Eurozone ministers won’t budge an inch on Greek finance measures

Here’s a safe prediction for 2017: the Greek debt crisis will turn ugly again. In fact, the next chapter has already begun. On Wednesday, eurozone finance ministers put their plan for short-term debt relief on hold because Athens handed a relatively small sum of money to pensioners at Christmas and said it would pay for school meals for 30,000 children in impoverished areas.

In the view of Alexis Tsipras, Greek prime minister, the country has earned the right to make small acts of generosity, like €617m (£518m) for pensioners. Greece didn’t just meet its target to run a budget surplus of 1.5% last year, it exceeded it. That achievement was secured after seven years of austerity, a period in which Greece also found itself at the front end of Europe’s migration crisis.

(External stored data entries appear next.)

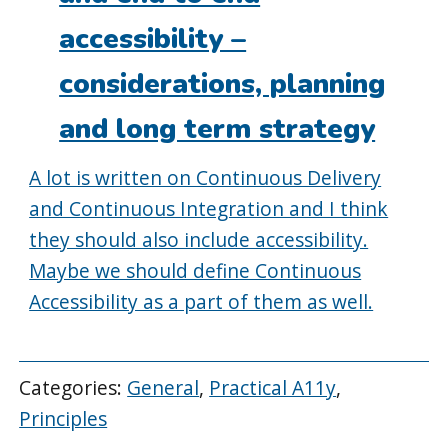
accessibility –
considerations, planning
and long term strategy
A lot is written on Continuous Delivery
and Continuous Integration and I think
they should also include accessibility.
Maybe we should define Continuous
Accessibility as a part of them as well.
Categories:
General
,
Practical A11y
,
Principles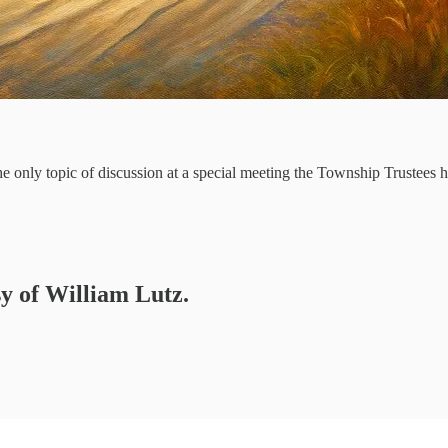
 only topic of discussion at a special meeting the Township Trustees 
sy of William Lutz.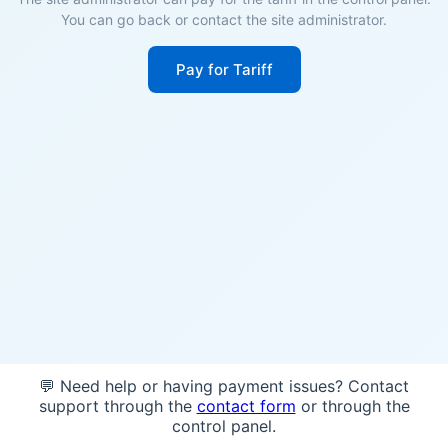
You can go back or contact the site administrator.
Pay for Tariff
💬 Need help or having payment issues? Contact
support through the
contact form
or through the
control panel.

In the eyes of the eurozone ministers, however, rules are rules. Tsipras’s measures “appear not to be in line with our agreements” and thus debt relief will be suspended. The message to Tsipras was plain: perform a U-turn, however politically embarrassing.

It is possible that the immediate tension could be defused, but it is hard to be optimistic about next year. The demands on the budget get stiffer from here – a surplus of 3.5%, rather than 1.5%, is required by 2018. The International Monetary Fund regards that target as too stiff, but its argument for greater leniency comes with strings attached. It wants Greece to make sweeping structural reforms to its economy and labour laws to promote growth. But how, politically, is that supposed to happen in the face of the current high rates of unemployment and without an adequate system of welfare support?

The position is a mess. Greece is at loggerheads with eurozone ministers, and the eurozone and the IMF are struggling to maintain a united front. Optimists might argue that bigger disagreements have been overcome in the past. The difference this time, however, is that the demand for a 3.5% budget surplus looks unachievable, which is the IMF’s point. The body is right, but the eurozone’s position is only hardening.